For the most part shes been extremely healthy (minus allergies etc. but nothing life threatening) up until about last week. She had been on Rimadyl quite a bit, as it was given to us by the vet and we were unaware of its terrible possibility of side effects (she will NEVER be going back on it, I promise you that!) but things have progressively gotten quite scary lately.

Last Monday - we started noticing that she was not eating, very lethargic and just completely not herself.

Last Tuesday - first day we took her in. they informed us that her blood cell count was quite low and they wanted to run blood tests etc. Then scheduled an ultrasound for Friday so we could rule out internal bleeding/cancer etc. and also one last check-up on Thursday.

Last Thursday - she needed to be carried out of the car by two nurses, because she was unable to get out herself. I then had to rush her to the other side of the city for an ultrasound, which came back clean. Although they said her spleen was enlarged, which could be because her body is destroying her blood cells at a rapid rate. She was then brought back to our vet, and given a blood transfusion, and about 3 different kinds of meds to take home with us. She was like a brand new dog, and we were all jumping for joy.

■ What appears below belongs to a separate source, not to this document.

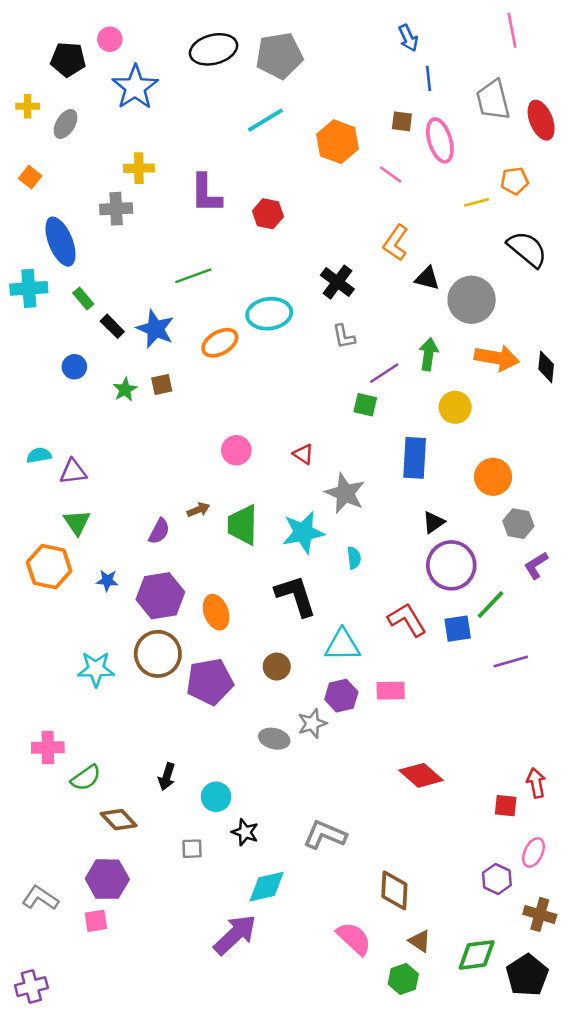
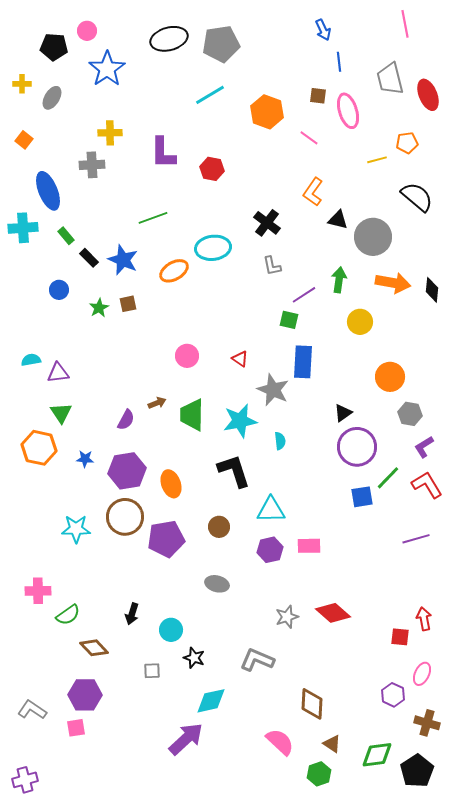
blue rectangle: (415, 458) -> (303, 362), moved
red L-shape: (407, 620) -> (427, 485), moved
purple line: (511, 661) -> (416, 539), moved
gray star: (312, 723) -> (287, 617), moved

Last Friday - told that her RBC count was still sitting around 22.5%. things were looking great

Last Saturday - told that it had gone down a little, but she was stable so we didn't need to worry.

Monday - informed that it was continuing to drop, but again that she was stable and would be in on Wednesday. that night we noticed that her back legs were swelling.

Tuesday - take her in regarding her legs. they told us it could either be a drug side effect, or immobility. Told to massage her legs 3 times a day, acting as a circulatory system.

Wednesday - I brought her in expecting the routine "shes stable, everything is fine. see you Friday!" but instead was told that her RBC count will not budge off 18% (normal is at least 35%) and that the vets are starting to worry that she could start to deteriorate suddenly. 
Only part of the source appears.